Avec Ce qu’un patron peut faire. Une sociologie politique des patronats, Michel Offerlé, professeur de science politique émérite à l’École normale supérieure, poursuit la vaste enquête entamée il y a plus de dix ans sur le patronat français [1]. Ce nouvel opus comble un manque dans le paysage des études sociologiques consacrées aux dirigeants d’entreprise : celui d’offrir un panorama très complet des rapports ordinaires des patrons à la politique et plus largement à l’espace public. Objet de tous les fantasmes, l’action du patronat sur la société a souvent été construite comme l’expression d’une classe consciente de ses intérêts et cohérente dans ses modes d’actions. Michel Offerlé prend ici le contre-pied de cette vision holiste en s’intéressant à ce que les patrons peuvent faire en politique, non pas de manière collective, mais à titre individuel. L’auteur se méfie, en effet, des grandes entités agissantes (p. 18) et préfère étudier les patrons dans la singularité de leur rapport à la vie sociale, revendiquant une acception extensive du mot patron : « les artisans, les chefs d’entreprise, les entrepreneurs, les managers, les dirigeants » (p. 14).

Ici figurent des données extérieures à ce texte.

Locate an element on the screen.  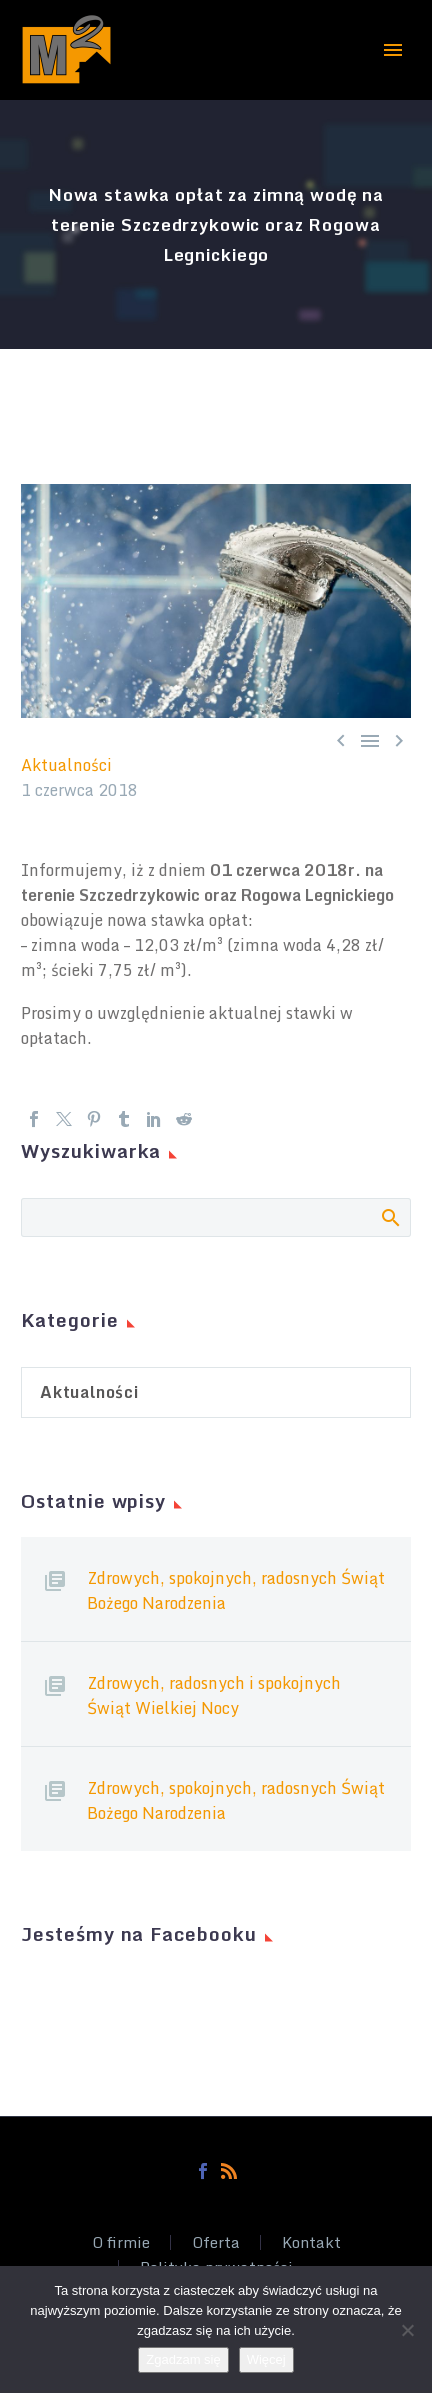 Search is located at coordinates (389, 1217). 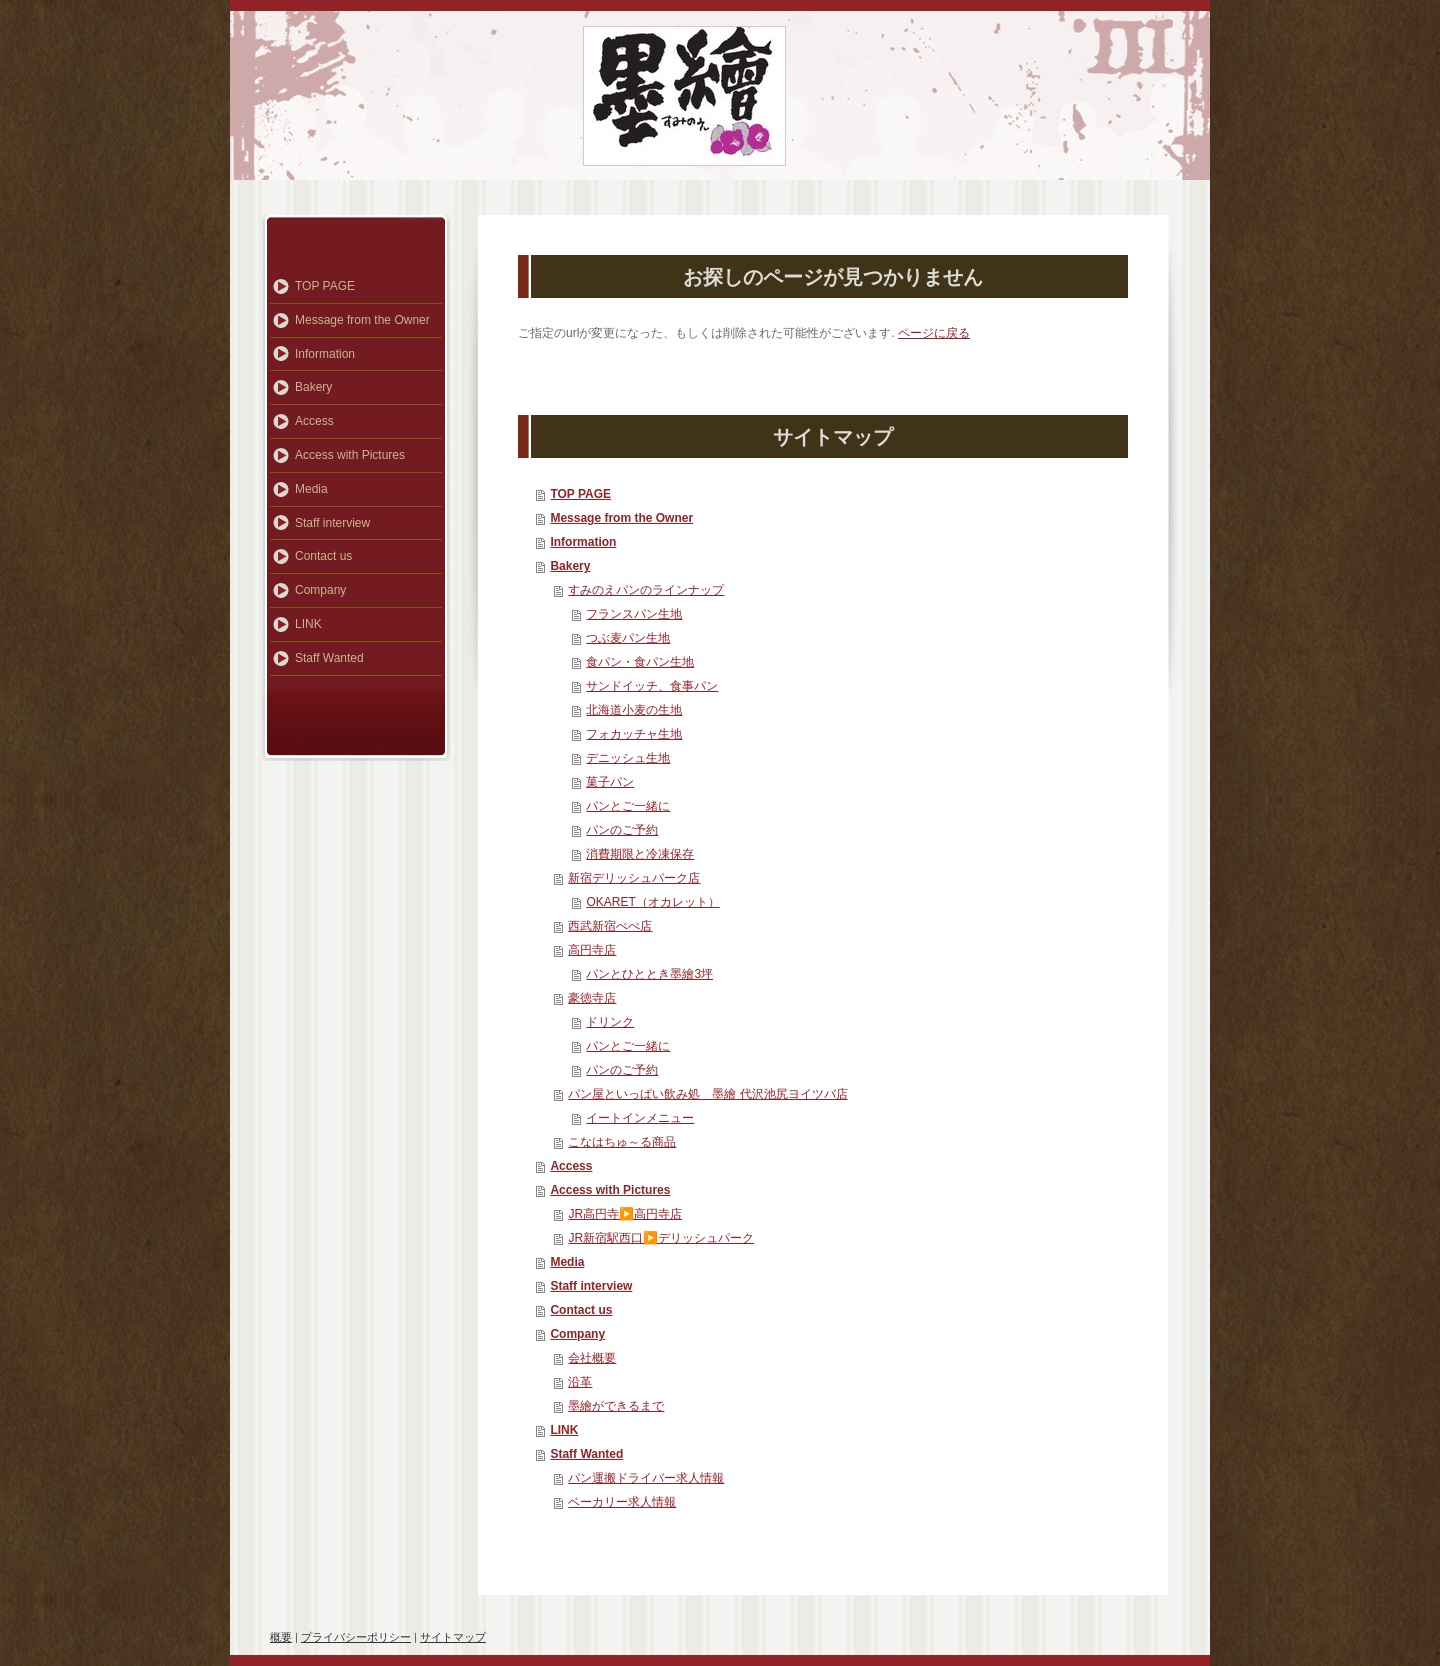 The height and width of the screenshot is (1666, 1440). Describe the element at coordinates (640, 1118) in the screenshot. I see `イートインメニュー` at that location.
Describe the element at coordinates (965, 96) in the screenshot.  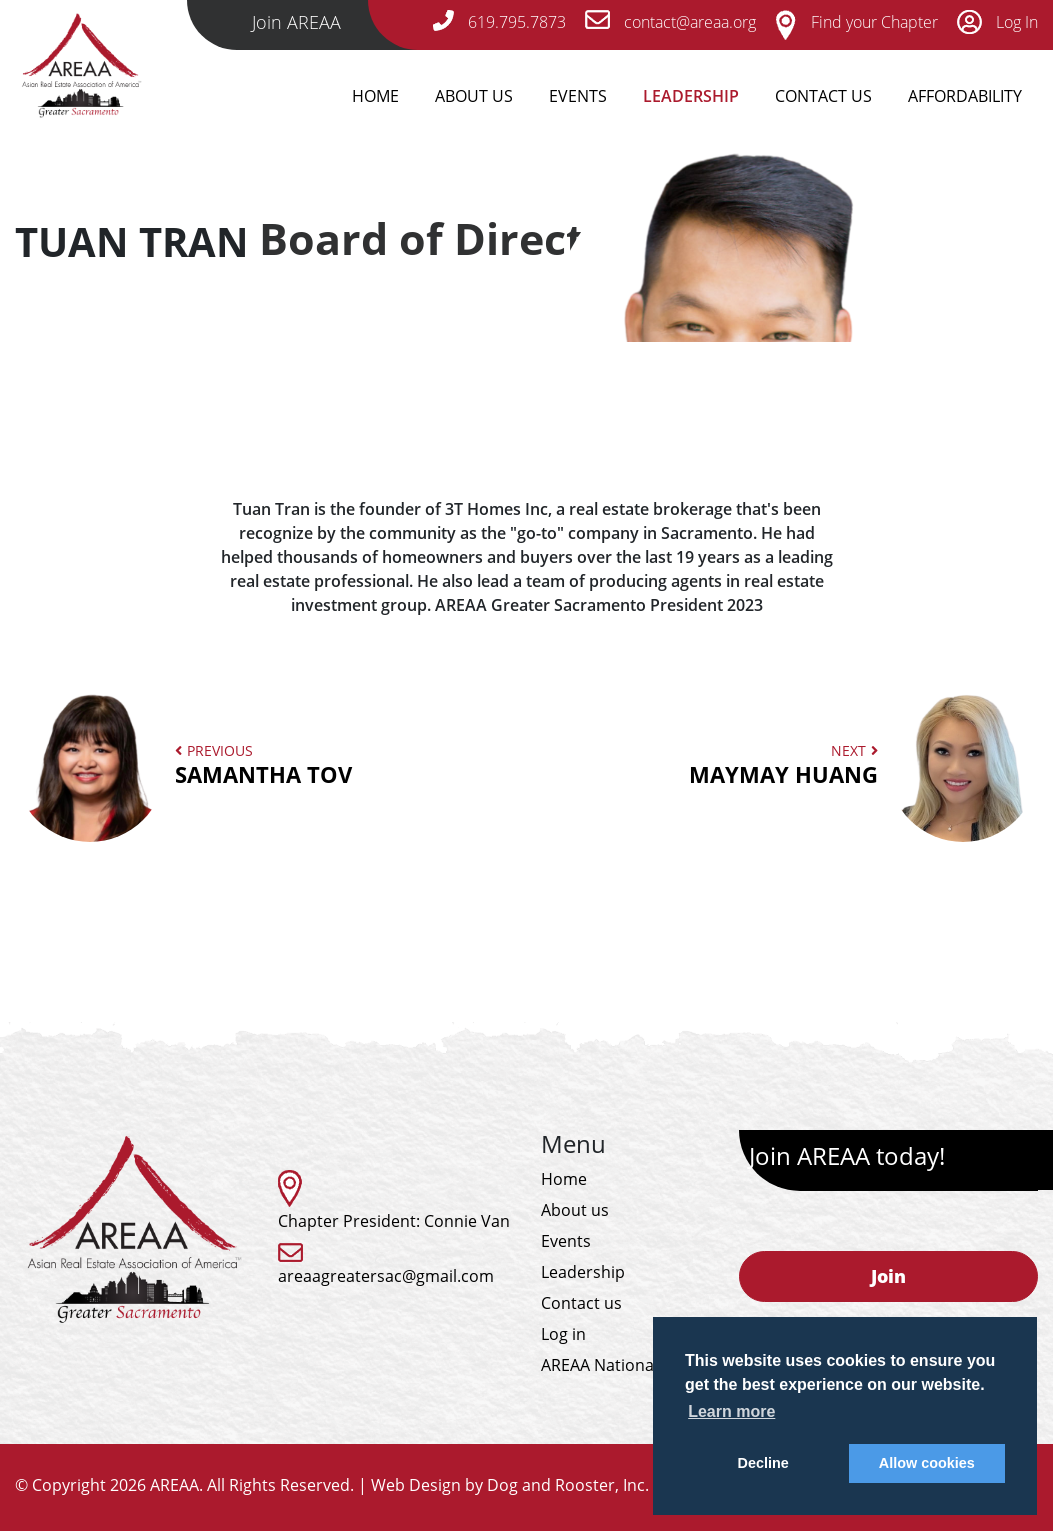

Le refus d’une définition préalable permet à Michel Offerlé de faire entrer dans son champ d’exploration tout ce que le sens commun entend par « patron », depuis le PDG d’une société anonyme cotée en bourse jusqu’au dirigeant de TPE en faillite, en passant par des patrons d’association, des permanents d’organisation patronale, voire des consultants ou des cadres supérieurs. Ces partis pris sont aussi la clef de sa méthodologie basée sur des entretiens éclectiques par lesquels sont données à voir, parfois de manière très intime, les représentations des acteurs.

Une enquête de terrain approfondie

Le matériau réuni par Michel Offerlé est considérable : 220 entretiens passés par l’auteur et presque autant de la part d’étudiants et de collègues qui lui ont été aimablement communiqués. Il faut ajouter à ce corpus, le dépouillement du courrier adressé au président de la République François Hollande, l’analyse des ouvrages écrits ou co-écrits par des patrons, ainsi que tout un ensemble de renseignements collectés dans la presse, les biographies autorisées ou non, jusqu’à un entretien réalisé auprès d’un inspecteur des impôts. Fort de 528 pages, l’ouvrage est une revue quasi exhaustive des types de rapport que les patrons entretiennent avec l’espace public au sens large et la vie politique en particulier : depuis les formes individuelles de contestation les plus radicales, tel que le suicide, jusqu’au mandat politique en passant par l’investissement dans les organisations patronales, la philanthropie, le vote, l’évasion fiscale, les rémunérations, le rapport à l’argent, les prises de paroles dans l’espace public, les engagements politiques et religieux, etc. Dans cet inventaire à la Prévert, il est parfois difficile de dégager une ligne directrice, d’autant plus que les patronats annoncés dans le titre ne sont pas clairement distingués dans l’analyse, mais esquissés de loin en loin par effet de contraste. On peut néanmoins distinguer trois grands temps dans cet ouvrage que recoupe, on y reviendra, un clivage structurant entre petits et grands patrons.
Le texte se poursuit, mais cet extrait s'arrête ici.